The default schema treats all fields as strings, unless you suffix your field name as follows:

  • FIELDNAME\_num - Numeric field. Uses Whitespace analyzer. Values are padded to 10 characters.
  • FIELDNAME\_dt - Date field. Uses Whitespace analyzer.
  • All other fields are treated as Strings and use the Standard analyzer.

The default field is named value.

Defining a Schema

The schema definition for an index is stored in the Riak bucket of the same name as the index, under the key _rs_schema. For example, the schema for the “books” index is stored under books/_rs_schema.

Alternatively, you can set or retrieve the schema for an index using command line tools:

# Set an index schema.
bin/search-cmd set_schema Index SchemaFile

:

# View the schema for an Index.
bin/search-cmd show_schema Index

Note that changes to the Schema File will not affect previously indexed data. It is recommended that if you change field definitions, especially settings such as type, that you re-index your documents.

Below is an example schema file. The schema is formatted as an Erlang term. Spacing does not matter, but it is important to matching opening and closing brackets and braces, to include commas between all list items, and to include the final period after the last brace:

{
    schema,
    [
        {version, "1.1"},
        {default_field, "value"},
        {default_op, "or"},
        {n_val, 3},
        {analyzer_factory, "com.basho.search.analysis.DefaultAnalyzerFactory"}
    ],
    [
        {field, [
            {name, "id"},
            {type, string}
        ]},
        {field, [
            {name, "title"},
            {required, true},
            {type, string}
        ]},
        {field, [
            {name, "published"},
            {type, date}
        ]},
        {dynamic_field, [
            {name, "*_text"},
            {type, string}
        ]},
        {field, [
            {name, "tags"},
            {type, string},
            {analyzer_factory, "com.basho.search.analysis.WhitespaceAnalyzerFactory"}
        ]},
        {field, [
            {name, "count"},
            {type, integer},
            {padding_size, 10}
        ]},
        {field, [
            {name, "category"}
        ]}
    ]
}.

Schema-level properties:

The following properties are defined at a schema level:

  • version - Required. A version number, currently unused.
  • default\_field - Required. Specify the default field used for searching.
  • default\_op - Optional. Set to “and” or “or” to define the default boolean. Defaults to “or”.
  • v\_val - Optional. Set the number of replicas of search data. Defaults to 3.
  • analyzer\_factory - Optional. Defaults to “com.basho.search.analysis.DefaultAnalyzerFactory”.

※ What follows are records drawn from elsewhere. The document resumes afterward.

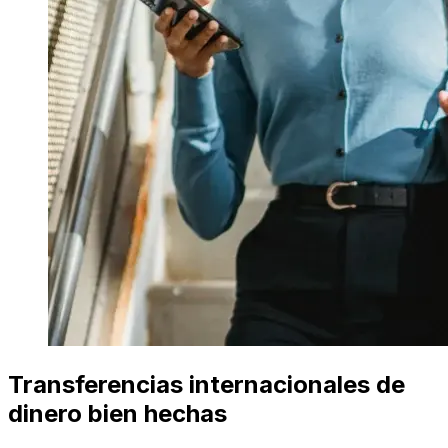
Transferencias internacionales de
dinero bien hechas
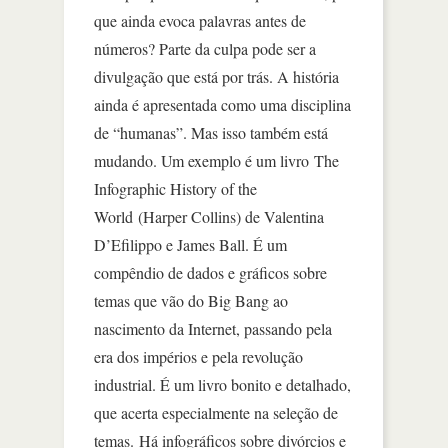
que ainda evoca palavras antes de
números? Parte da culpa pode ser a
divulgação que está por trás. A história
ainda é apresentada como uma disciplina
de “humanas”. Mas isso também está
mudando. Um exemplo é um livro The
Infographic History of the
World (Harper Collins) de Valentina
D’Efilippo e James Ball. É um
compêndio de dados e gráficos sobre
temas que vão do Big Bang ao
nascimento da Internet, passando pela
era dos impérios e pela revolução
industrial. É um livro bonito e detalhado,
que acerta especialmente na seleção de
temas. Há infográficos sobre divórcios e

Fields and Field-Level Properties:

Fields can either by static or dynamic. A static field is denoted with ‘field’ at the start of the field definition, whereas a dynamic field is denoted with ‘dynamic\_field’ at the start of the field definition.

The difference is that a static field will perform an exact string match on a field name, and a dynamic field will perform a wildcard match on the string name. The wildcard can appear anywhere within the field, but it usually occurs at the beginning or end. (The default schema, described above, uses dynamic fields, allowing you to use fieldname suffixes to create fields of different data types.)

Field matching occurs in the order of appearance in the schema definition. This allows you to create a number of static fields followed by a dynamic field as a “catch all” to match the rest.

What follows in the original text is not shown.